I was inspired to write this post following Josh Fenton‘s recent appearance on TWiL. Denise Howell asked Mr. Fenton whether he believed that existing laws should be interpreted to encompass the internet and applied accordingly, or whether new laws should be drafted and previous laws updated in lieu of the omnipresence of the internet. The relevant transcript from the podcast follows:
Denise Howell: Josh, you had a piece on your JetLawyer site that I read that was basically urging . . . we’ve talked about cyberspace exceptionalism before on the show — a term that Eric Goldman uses quite a bit, and your piece on your site was basically arguing against that. That you should treat property in the real world and property when it takes the form of bits the same way. I’m wondering if you feel like there’s a parallel here as we’re talking about communications. Should you treat them differently when they’re in the form of bits?
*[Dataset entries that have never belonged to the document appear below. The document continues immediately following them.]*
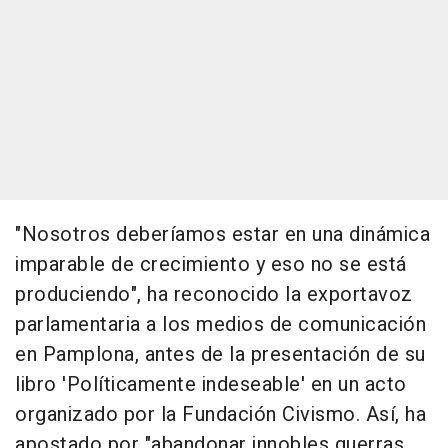
"Nosotros deberíamos estar en una dinámica
imparable de crecimiento y eso no se está
produciendo", ha reconocido la exportavoz
parlamentaria a los medios de comunicación
en Pamplona, antes de la presentación de su
libro 'Políticamente indeseable' en un acto
organizado por la Fundación Civismo. Así, ha
apostado por "abandonar innobles guerras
Josh Fenton: I don’t think so. I think that the easiest way to deal with the questions that arise in the digital age is to make the connection to the analog concepts that existed before the internet came along. And to that extent, things like piracy, and conventional larceny, they are comparable.
I don’t mean to pick on Mr. Fenton here because I think that his position that old laws should be interpreted to encompass the internet is perfectly reasonable. In fact, such a position was my gut reaction when posed this same question by Professor H. Brian Holland during his cyberlaw course. More to the point, I can appreciate that it might be the default position of a digital progressive. The internet is a ubiquitous part of our lives, and many of our daily activities on the internet have real-life analogs: chatrooms are like parties; instant messages are like phone conversations; email is like snail mail; YouTube is like television; blogs are like newspapers (or journals, depending on the blog). So it’s easy to appreciate why people like myself, who have effectively grown up using the internet, might assume that the easiest solution to legal questions arising in light of the internet is to treat the virtual world like the real world.
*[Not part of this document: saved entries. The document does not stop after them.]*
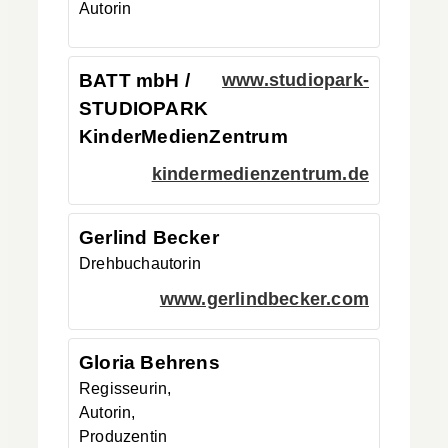
Autorin
BATT mbH /
www.studiopark-
STUDIOPARK
KinderMedienZentrum
kindermedienzentrum.de
Gerlind
Becker
Drehbuchautorin
www.gerlindbecker.com
Gloria
Behrens
Regisseurin,
Autorin,
Produzentin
If advocates would simply acknowledge the issue as a legitimate concern, and offer an argument as to why it should not govern, their counter policy arguments would seem much more credible.
The problem is that every single example I gave above is far more complex than its real life analog. Imagine that I’m hosting a party and I want to play a board game with my friends. I’ve already gone out and purchased the game, it’s in my house, and we’re ready to go. No complex issues of law arise. Now imagine that I want to play the same board game in a chatroom. Perhaps the easiest solution is to take a digital picture of the actual board or stream a video of the board over the course of the night. Can I transmit those images to the chatroom? Have I already violated various trademarks and copyrights just by taking the picture? Suppose I digitize the entire board game for archival purposes, converting manuals into PDFs and using high resolution images for the content, and then my computer is hacked, and a copy of the game is made and downloaded from my computer. The latter hypothetical is particularly apposite because traditionally speaking, I will have been entirely divested of the tangible property if it’s stolen from me. This is especially true where the original copy of the “good” was digitally distributed. The hacker now finds himself with an exact copy of the software I purchased, with no degradation in quality whatsoever. Am I now culpable for negligently assisting in infringement?
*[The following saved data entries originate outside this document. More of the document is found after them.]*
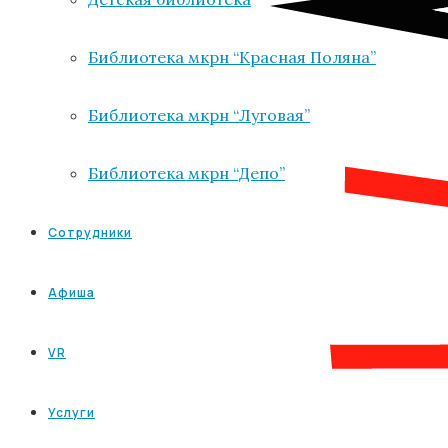
Библиотека мкрн “Красная Поляна”
Библиотека мкрн “Луговая”
Библиотека мкрн “Депо”
Сотрудники
Афиша
VR
Услуги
Regardless of how superficially similar the virtual world may appear to the real world, we are faced with an entirely new set of problems that have arisen merely by virtue of the prevalence of goods that can be infinitely copied without loss of quality. For the most part, these problems could never have been anticipated by the legislature, and expecting their rationale for enacting these laws to hold up in light of new problems that arise only in a digital medium is presumptuous at best.
I am strongly in favor of giving citizens the traditional property rights to which they have grown accustomed over the centuries
Does that mean that intellectual property owners should have a trump card that reads, “I need X because my property is infinitely reproducible and I need protection?” No, it doesn’t. But it does mean that these arguments shouldn’t be thoughtlessly dismissed. I read far too many scholarly articles that advocate for laws more favorable to internet consumers, that subsequently fail to address the issue of harm to producers in light of infringement. In actuality, I have found that these types of arguments made by content producers generally are meritless (e.g. the producer claims to need more stringent protections on its IP even where its revenue derived from IP is consistently outperforming other aspects of its business and thriving in an economic downturn). If advocates would simply acknowledge the issue as a legitimate concern, and offer an argument as to why it should not govern, their counter policy arguments would seem much more credible.
Please do not misunderstand me: I am strongly in favor of giving citizens the traditional property rights to which they have grown accustomed over the centuries, but in our fight for digital equality, I firmly believe that ignoring the fact that tangible property and virtual property are fundamentally different only hurts the cause.